Assigned task
Reproduce, unaltered, the line with "Opret konto" along with every line that follows it in the records, up to the last.

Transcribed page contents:
* * *

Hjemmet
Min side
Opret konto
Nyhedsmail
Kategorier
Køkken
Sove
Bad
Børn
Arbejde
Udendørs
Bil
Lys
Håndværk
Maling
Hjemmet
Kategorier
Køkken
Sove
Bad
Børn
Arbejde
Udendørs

* * *

Answer area
Opret konto
Nyhedsmail
Kategorier
Køkken
Sove
Bad
Børn
Arbejde
Udendørs
Bil
Lys
Håndværk
Maling
Hjemmet
Kategorier
Køkken
Sove
Bad
Børn
Arbejde
Udendørs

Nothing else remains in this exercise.